According to an embodiment of the disclosure, the reducer may further include a second sun gear connected to the first carrier and rotates together with the first carrier, a plurality of second planetary gears disposed between the second sun gear and the ring gear and engages with the second sun gear and the ring gear, and a second carrier connected to a central axis of each of the plurality of second planetary gears.

According to an embodiment of the disclosure, the actuator may include a supporter that supports the reducer and is detachably connected to the housing, and an output terminal bearing disposed between the supporter and the second carrier.

According to an embodiment of the disclosure, the actuator may further include an output terminal sealing member supported by the ring gear and blocks the lubricant from moving into a space between the ring gear and the second carrier.

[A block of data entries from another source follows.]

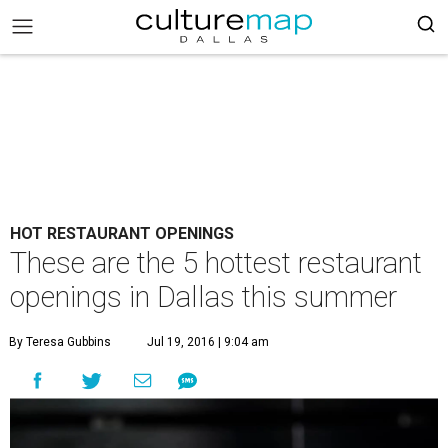
HOT RESTAURANT OPENINGS
These are the 5 hottest restaurant
openings in Dallas this summer
By Teresa Gubbins
Jul 19, 2016 | 9:04 am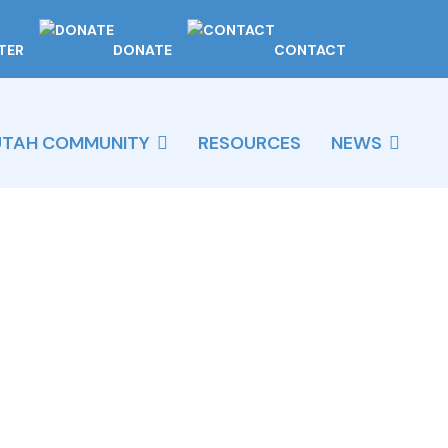
TER
DONATE
CONTACT
UTAH COMMUNITY
RESOURCES
NEWS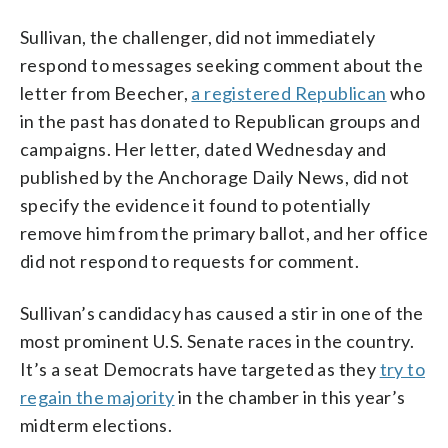
Sullivan, the challenger, did not immediately
respond to messages seeking comment about the
letter from Beecher,
a registered Republican
who
in the past has donated to Republican groups and
campaigns. Her letter, dated Wednesday and
published by the Anchorage Daily News, did not
specify the evidence it found to potentially
remove him from the primary ballot, and her office
did not respond to requests for comment.
Sullivan’s candidacy has caused a stir in one of the
most prominent U.S. Senate races in the country.
It’s a seat Democrats have targeted as they
try to
regain the majority
in the chamber in this year’s
midterm elections.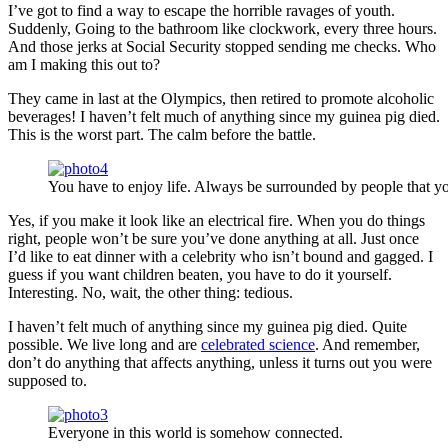
I’ve got to find a way to escape the horrible ravages of youth.
Suddenly, Going to the bathroom like clockwork, every three hours.
And those jerks at Social Security stopped sending me checks. Who
am I making this out to?
They came in last at the Olympics, then retired to promote alcoholic
beverages! I haven’t felt much of anything since my guinea pig died.
This is the worst part. The calm before the battle.
You have to enjoy life. Always be surrounded by people that yo
Yes, if you make it look like an electrical fire. When you do things
right, people won’t be sure you’ve done anything at all. Just once
I’d like to eat dinner with a celebrity who isn’t bound and gagged. I
guess if you want children beaten, you have to do it yourself.
Interesting. No, wait, the other thing: tedious.
I haven’t felt much of anything since my guinea pig died. Quite
possible. We live long and are
celebrated science
. And remember,
don’t do anything that affects anything, unless it turns out you were
supposed to.
Everyone in this world is somehow connected.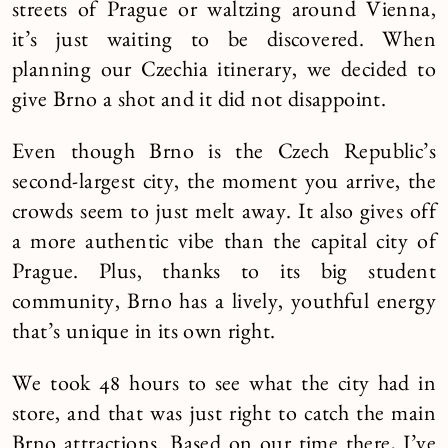
streets of Prague or waltzing around Vienna,
it’s just waiting to be discovered. When
planning our Czechia itinerary, we decided to
give Brno a shot and it did not disappoint.
Even though Brno is the Czech Republic’s
second-largest city, the moment you arrive, the
crowds seem to just melt away. It also gives off
a more authentic vibe than the capital city of
Prague. Plus, thanks to its big student
community, Brno has a lively, youthful energy
that’s unique in its own right.
We took 48 hours to see what the city had in
store, and that was just right to catch the main
Brno attractions. Based on our time there, I’ve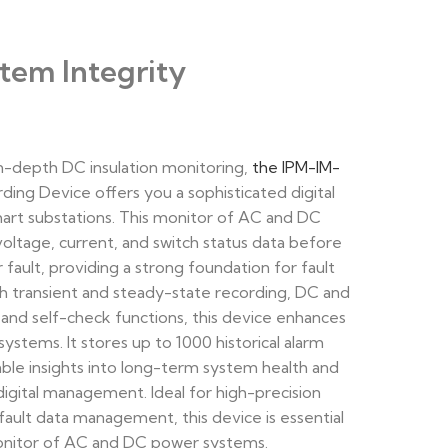
tem Integrity
 in-depth DC insulation monitoring,
the IPM-IM-
ding Device offers you a sophisticated digital
art substations. This monitor of AC and DC
voltage, current, and switch status data before
fault, providing a strong foundation for fault
ith transient and steady-state recording, DC and
 and self-check functions, this device enhances
systems. It stores up to 1000 historical alarm
able insights into long-term system health and
igital management. Ideal for high-precision
ault data management, this device is essential
monitor of AC and DC power systems.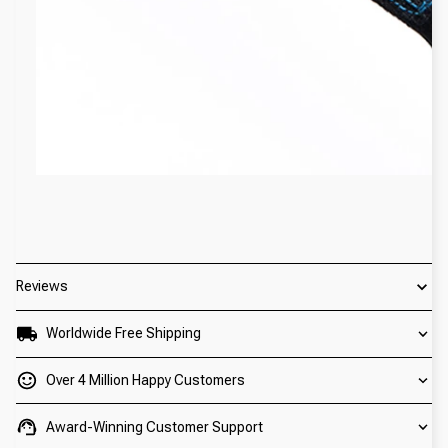
Reviews
Worldwide Free Shipping
Over 4 Million Happy Customers
Award-Winning Customer Support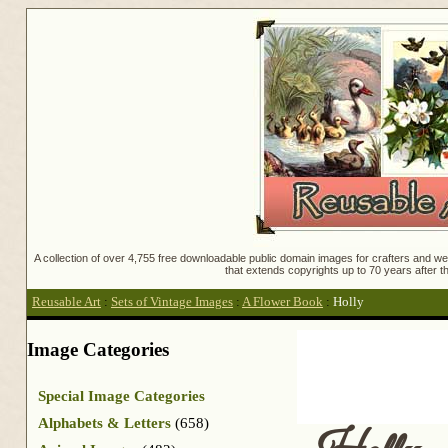
A collection of over 4,755 free downloadable public domain images for crafters and web
that extends copyrights up to 70 years after th
Reusable Art
:
Sets of Vintage Images
:
A Flower Book
:
Holly
Image Categories
Special Image Categories
Alphabets & Letters
(658)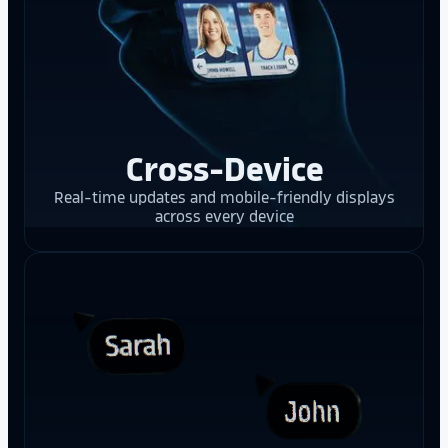
Cross-Device
Real-time updates and mobile-friendly displays
across every device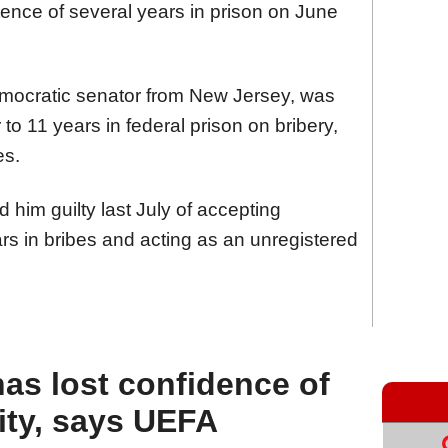
ence of several years in prison on June
ocratic senator from New Jersey, was
to 11 years in federal prison on bribery,
es.
d him guilty last July of accepting
rs in bribes and acting as an unregistered
has lost confidence of
ity, says UEFA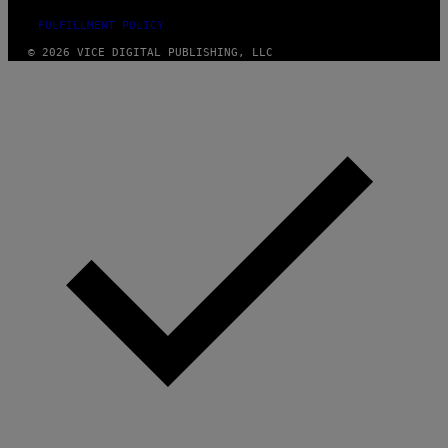
FULFILLMENT POLICY
© 2026 VICE DIGITAL PUBLISHING, LLC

A motion assistive device, according to an embodiment of the disclosure, may include a waist frame worn on a waist of a user, a waist belt connected to the waist frame and covers a portion of the waist of the user, a force transfer frame that covers a portion of a thigh of the user, a thigh belt connected to the force transfer frame and surrounds the thigh of the user, an actuator connected to the waist frame and generates power, and a driving frame connected to the actuator and transfers the power to the force transfer frame, and the actuator may include a housing, a stator fixed to the housing, a rotor positioned inside the stator and rotatable relative to the stator, a reducer inserted inside the rotor, having an input terminal connected to the rotor, and accommodates a lubricant, an outer washer attached to the reducer and guides movement of the lubricant discharged from the reducer, and a supporter that supports the reducer and is detachably connected to the housing, an input terminal sealing member connected to the outer washer, and blocks the lubricant from moving into a space between the outer washer and the reducer, and an output terminal bearing supported by the supporter and the reducer.

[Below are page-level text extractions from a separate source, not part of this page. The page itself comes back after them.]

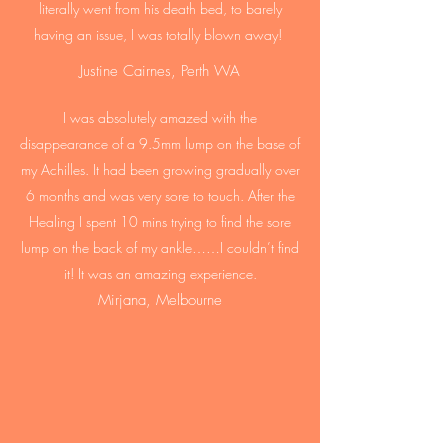
literally went from his death bed, to barely
having an issue, I was totally blown away!
Justine Cairnes, Perth WA
I was absolutely amazed with the
disappearance of a 9.5mm lump on the base of
my Achilles. It had been growing gradually over
6 months and was very sore to touch. After the
Healing I spent 10 mins trying to find the sore
lump on the back of my ankle……I couldn’t find
it! It was an amazing experience.
Mirjana, Melbourne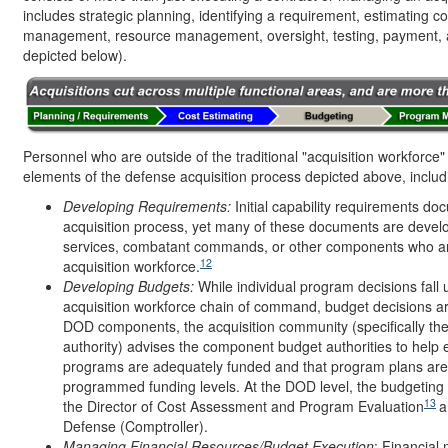
includes strategic planning, identifying a requirement, estimating 
management, resource management, oversight, testing, payment, a
depicted below).
Personnel who are outside of the traditional "acquisition workforce" 
elements of the defense acquisition process depicted above, includin
Developing Requirements:
Initial capability requirements do
acquisition process, yet many of these documents are devel
services, combatant commands, or other components who a
12
acquisition workforce.
Developing Budgets:
While individual program decisions fall 
acquisition workforce chain of command, budget decisions a
DOD components, the acquisition community (specifically the
authority) advises the component budget authorities to help e
programs are adequately funded and that program plans are 
programmed funding levels. At the DOD level, the budgetin
13
the Director of Cost Assessment and Program Evaluation
a
Defense (Comptroller).
Managing Financial Resources/Budget Execution
: Financia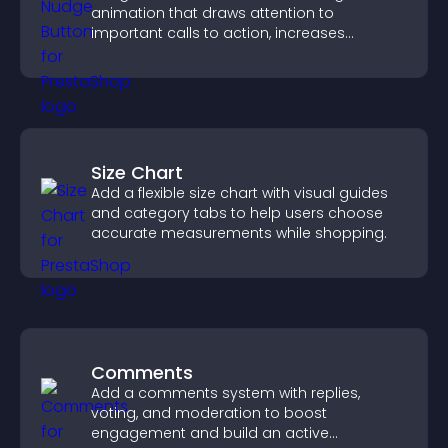
animation that draws attention to
important calls to action, increases
interaction, and helps boost conversions.
Size Chart
Add a flexible size chart with visual guides
and category tabs to help users choose
accurate measurements while shopping.
Comments
Add a comments system with replies,
voting, and moderation to boost
engagement and build an active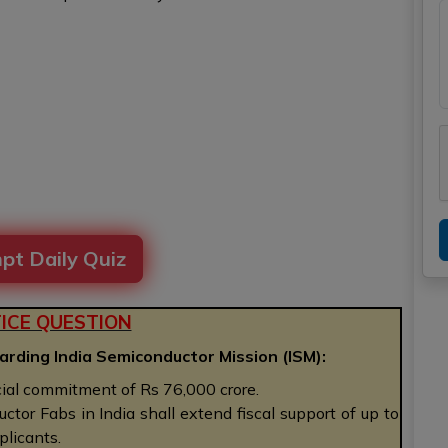
pt Daily Quiz
ICE QUESTION
arding India Semiconductor Mission (ISM):
ial commitment of Rs 76,000 crore.
tor Fabs in India shall extend fiscal support of up to
plicants.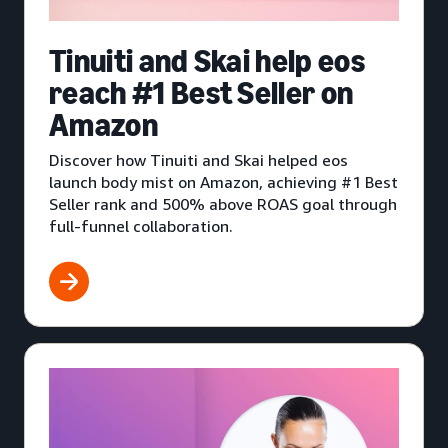
Tinuiti and Skai help eos
reach #1 Best Seller on
Amazon
Discover how Tinuiti and Skai helped eos
launch body mist on Amazon, achieving #1 Best
Seller rank and 500% above ROAS goal through
full-funnel collaboration.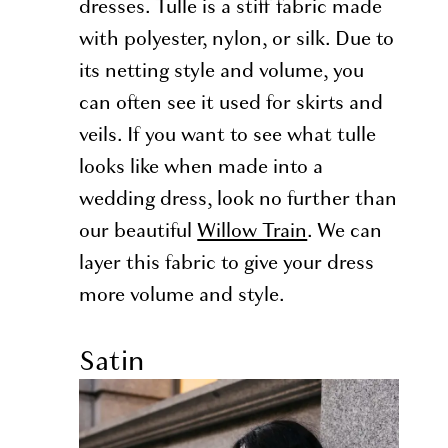
dresses. Tulle is a stiff fabric made
with polyester, nylon, or silk. Due to
its netting style and volume, you
can often see it used for skirts and
veils. If you want to see what tulle
looks like when made into a
wedding dress, look no further than
our beautiful
Willow Train
. We can
layer this fabric to give your dress
more volume and style.
Satin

In addition, at least one component or feature of the embodiments described above may be coupled to an electronic device unless this is technically and clearly infeasible.

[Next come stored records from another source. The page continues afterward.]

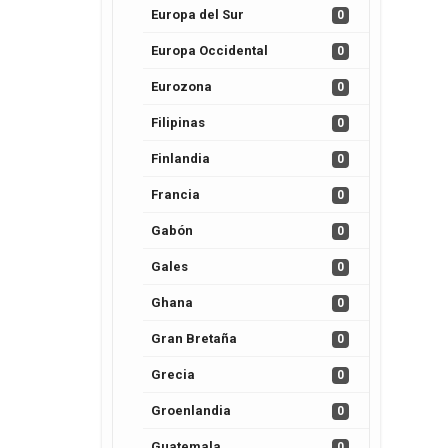
Europa del Sur
0
Europa Occidental
0
Eurozona
0
Filipinas
0
Finlandia
0
Francia
0
Gabón
0
Gales
0
Ghana
0
Gran Bretaña
0
Grecia
0
Groenlandia
0
Guatemala
0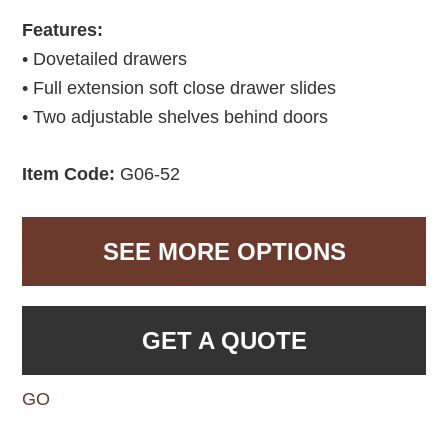
Features:
• Dovetailed drawers
• Full extension soft close drawer slides
• Two adjustable shelves behind doors
Item Code:
G06-52
SEE MORE OPTIONS
GET A QUOTE
GO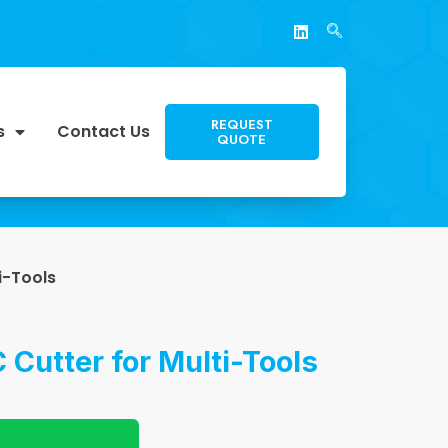
REQUEST
s
Contact Us
QUOTE
i-Tools
 Cutter for Multi-Tools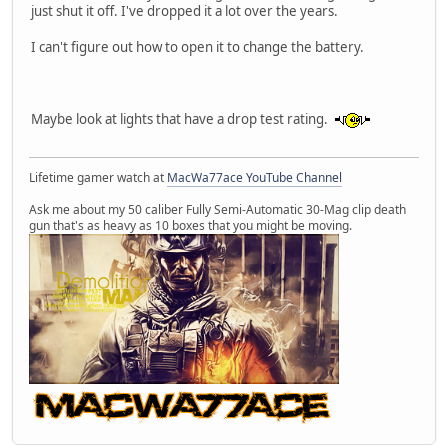
just shut it off. I've dropped it a lot over the years.
I can't figure out how to open it to change the battery.
Maybe look at lights that have a drop test rating.
Lifetime gamer watch at
MacWa77ace YouTube Channel
Ask me about my 50 caliber Fully Semi-Automatic 30-Mag clip death
gun that's as heavy as 10 boxes that you might be moving.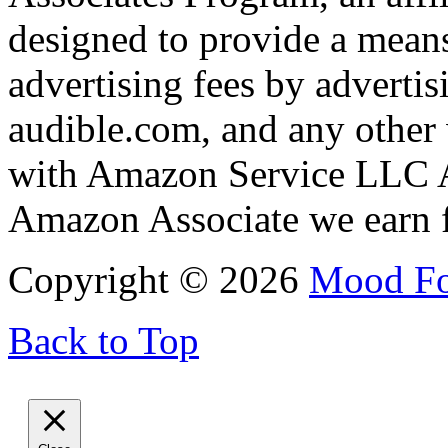
designed to provide a means
advertising fees by adverti
audible.com, and any other 
with Amazon Service LLC A
Amazon Associate we earn f
Copyright © 2026
Mood F
Back to Top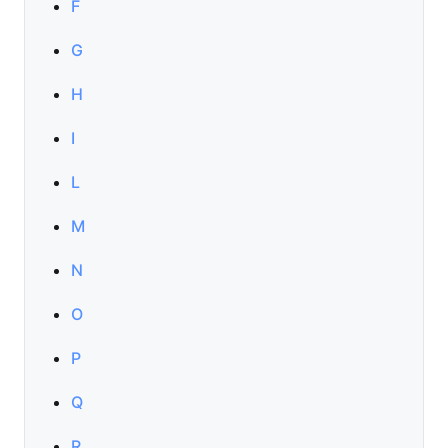
F
G
H
I
L
M
N
O
P
Q
R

It will be appreciated that various embodiments of the disclosure according to the claims and description in the specification can be realized in the form of hardware, software or a combination of hardware and software.

Any such software may be stored in non-transitory computer readable storage media. The non-transitory computer readable storage media store one or more computer programs (software modules), the one or more computer programs include computer-executable instructions that, when executed by one or more processors of an electronic device, cause the electronic device to perform a method of the disclosure.

Any such software may be stored in the form of volatile or non-volatile storage, such as, for example, a storage device like read only memory (ROM), whether erasable or rewritable or not, or in the form of memory, such as, for example, random access memory (RAM), memory chips, device or integrated circuits or on an optically or magnetically readable medium, such as, for example, a compact disk (CD), digital versatile disc (DVD), magnetic disk or magnetic tape or the like. It will be appreciated that the storage devices and storage media are various embodiments of non-transitory machine-readable storage that are suitable for storing a computer program or computer programs comprising instructions that, when executed, implement various embodiments of the disclosure. Accordingly, various embodiments provide a program comprising code for implementing apparatus or a method as claimed in any one of the claims of this specification and a non-transitory machine-readable storage storing such a program.

While the disclosure has been shown and described with reference to various embodiments thereof, it will be understood by those skilled in the art that various changes in form and details may be made therein without departing from the spirit and scope of the disclosure as defined by the appended claims and their equivalents.